**How to complete this task**
Everything from the line with "Give bounding boxes" through the final line of the listing below must be retyped exactly, apart from the pictures.

═════ Entries provided

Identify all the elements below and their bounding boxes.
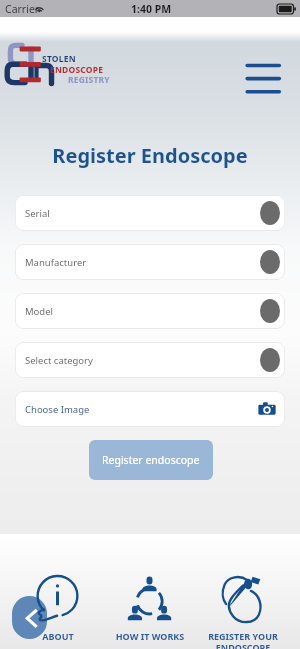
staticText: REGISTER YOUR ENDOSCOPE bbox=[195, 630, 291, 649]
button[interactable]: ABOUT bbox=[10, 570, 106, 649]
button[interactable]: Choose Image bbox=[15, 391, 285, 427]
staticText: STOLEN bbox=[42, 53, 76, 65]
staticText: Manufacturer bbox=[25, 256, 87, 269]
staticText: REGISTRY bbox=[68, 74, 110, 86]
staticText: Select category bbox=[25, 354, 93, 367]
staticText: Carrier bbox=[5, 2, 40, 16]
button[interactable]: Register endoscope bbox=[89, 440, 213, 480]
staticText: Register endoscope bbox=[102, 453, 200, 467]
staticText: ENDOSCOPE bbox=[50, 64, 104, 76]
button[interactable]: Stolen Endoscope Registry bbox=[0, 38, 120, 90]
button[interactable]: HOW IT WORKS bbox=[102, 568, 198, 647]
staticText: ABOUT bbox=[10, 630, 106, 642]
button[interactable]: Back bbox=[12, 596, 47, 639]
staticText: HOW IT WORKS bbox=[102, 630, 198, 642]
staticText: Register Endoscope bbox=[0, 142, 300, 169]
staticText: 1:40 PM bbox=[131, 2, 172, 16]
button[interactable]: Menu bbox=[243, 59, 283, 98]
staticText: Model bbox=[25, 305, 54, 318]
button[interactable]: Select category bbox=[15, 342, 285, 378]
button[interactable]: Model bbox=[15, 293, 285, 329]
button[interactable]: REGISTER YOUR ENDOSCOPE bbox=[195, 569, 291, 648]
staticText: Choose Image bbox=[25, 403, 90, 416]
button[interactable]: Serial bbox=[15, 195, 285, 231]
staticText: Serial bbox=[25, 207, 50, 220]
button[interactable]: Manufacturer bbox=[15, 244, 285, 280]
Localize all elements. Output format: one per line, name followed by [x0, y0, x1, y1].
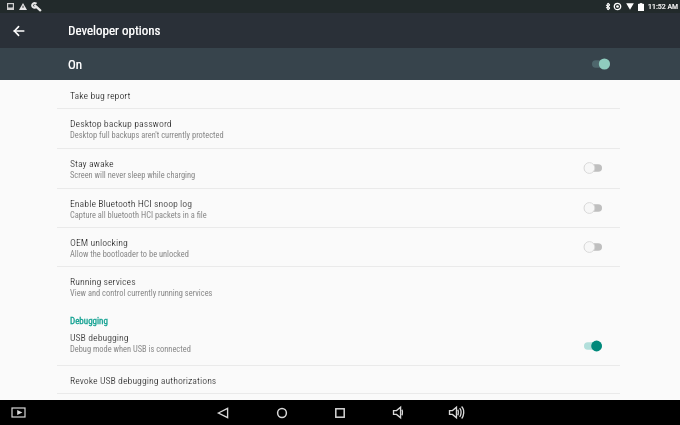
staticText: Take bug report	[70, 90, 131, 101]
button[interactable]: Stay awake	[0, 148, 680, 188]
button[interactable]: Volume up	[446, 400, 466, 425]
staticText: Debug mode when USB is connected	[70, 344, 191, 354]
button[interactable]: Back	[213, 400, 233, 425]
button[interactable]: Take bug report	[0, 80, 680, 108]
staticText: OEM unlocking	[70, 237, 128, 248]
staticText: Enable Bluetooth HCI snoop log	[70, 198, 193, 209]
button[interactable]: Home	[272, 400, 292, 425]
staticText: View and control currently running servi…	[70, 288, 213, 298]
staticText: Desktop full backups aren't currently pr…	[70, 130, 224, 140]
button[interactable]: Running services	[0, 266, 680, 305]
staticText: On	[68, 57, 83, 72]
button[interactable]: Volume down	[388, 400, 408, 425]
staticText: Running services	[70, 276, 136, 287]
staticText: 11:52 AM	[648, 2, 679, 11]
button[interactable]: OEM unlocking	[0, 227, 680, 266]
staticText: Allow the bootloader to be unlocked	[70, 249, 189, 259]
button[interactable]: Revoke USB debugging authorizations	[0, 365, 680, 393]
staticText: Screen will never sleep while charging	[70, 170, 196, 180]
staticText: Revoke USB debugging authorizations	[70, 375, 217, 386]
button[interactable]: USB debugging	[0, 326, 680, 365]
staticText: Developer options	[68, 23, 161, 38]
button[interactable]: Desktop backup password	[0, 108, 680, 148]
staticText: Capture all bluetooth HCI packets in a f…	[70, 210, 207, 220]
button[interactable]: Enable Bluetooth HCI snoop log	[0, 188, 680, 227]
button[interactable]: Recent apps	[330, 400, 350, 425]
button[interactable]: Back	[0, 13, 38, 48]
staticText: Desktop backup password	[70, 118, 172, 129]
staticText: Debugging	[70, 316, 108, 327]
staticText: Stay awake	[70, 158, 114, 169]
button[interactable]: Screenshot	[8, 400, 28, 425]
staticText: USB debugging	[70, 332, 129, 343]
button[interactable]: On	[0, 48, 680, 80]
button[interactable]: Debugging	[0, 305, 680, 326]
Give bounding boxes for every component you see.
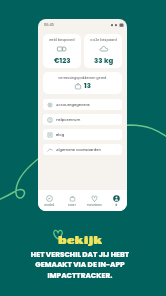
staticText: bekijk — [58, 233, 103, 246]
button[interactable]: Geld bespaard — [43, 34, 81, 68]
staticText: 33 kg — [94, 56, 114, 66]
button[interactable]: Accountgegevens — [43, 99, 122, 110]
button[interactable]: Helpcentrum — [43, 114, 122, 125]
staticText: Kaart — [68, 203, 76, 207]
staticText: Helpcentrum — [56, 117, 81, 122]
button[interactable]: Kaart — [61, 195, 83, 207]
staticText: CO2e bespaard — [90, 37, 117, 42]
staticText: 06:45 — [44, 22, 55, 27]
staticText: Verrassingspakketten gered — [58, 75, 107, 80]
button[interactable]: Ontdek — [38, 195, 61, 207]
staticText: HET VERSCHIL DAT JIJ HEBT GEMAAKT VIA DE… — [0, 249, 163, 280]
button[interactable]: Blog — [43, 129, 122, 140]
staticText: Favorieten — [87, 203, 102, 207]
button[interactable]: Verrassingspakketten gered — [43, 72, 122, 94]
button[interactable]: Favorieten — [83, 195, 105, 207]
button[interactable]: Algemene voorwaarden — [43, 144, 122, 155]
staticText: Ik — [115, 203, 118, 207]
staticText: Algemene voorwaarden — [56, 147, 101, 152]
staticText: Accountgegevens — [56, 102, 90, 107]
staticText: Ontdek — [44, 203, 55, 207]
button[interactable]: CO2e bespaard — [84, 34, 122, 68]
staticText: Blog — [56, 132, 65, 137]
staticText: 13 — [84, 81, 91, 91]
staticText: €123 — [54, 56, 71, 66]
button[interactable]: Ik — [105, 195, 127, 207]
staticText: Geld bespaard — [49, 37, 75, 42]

══════════

**Result of this task**
Give bounding boxes for every component you see.
staticText: bekijk — [58, 233, 103, 246]
button[interactable]: Geld bespaard — [43, 34, 81, 68]
staticText: 33 kg — [94, 56, 114, 66]
button[interactable]: Accountgegevens — [43, 99, 122, 110]
button[interactable]: Helpcentrum — [43, 114, 122, 125]
staticText: Kaart — [68, 203, 76, 207]
staticText: Helpcentrum — [56, 117, 81, 122]
button[interactable]: Kaart — [61, 195, 83, 207]
staticText: CO2e bespaard — [90, 37, 117, 42]
staticText: 06:45 — [44, 22, 55, 27]
staticText: Verrassingspakketten gered — [58, 75, 107, 80]
button[interactable]: Ontdek — [38, 195, 61, 207]
staticText: HET VERSCHIL DAT JIJ HEBT GEMAAKT VIA DE… — [0, 249, 163, 280]
button[interactable]: Blog — [43, 129, 122, 140]
staticText: Favorieten — [87, 203, 102, 207]
button[interactable]: Verrassingspakketten gered — [43, 72, 122, 94]
button[interactable]: Favorieten — [83, 195, 105, 207]
button[interactable]: Algemene voorwaarden — [43, 144, 122, 155]
staticText: Ik — [115, 203, 118, 207]
staticText: Algemene voorwaarden — [56, 147, 101, 152]
staticText: Accountgegevens — [56, 102, 90, 107]
staticText: Ontdek — [44, 203, 55, 207]
button[interactable]: CO2e bespaard — [84, 34, 122, 68]
staticText: Blog — [56, 132, 65, 137]
staticText: 13 — [84, 81, 91, 91]
staticText: €123 — [54, 56, 71, 66]
button[interactable]: Ik — [105, 195, 127, 207]
staticText: Geld bespaard — [49, 37, 75, 42]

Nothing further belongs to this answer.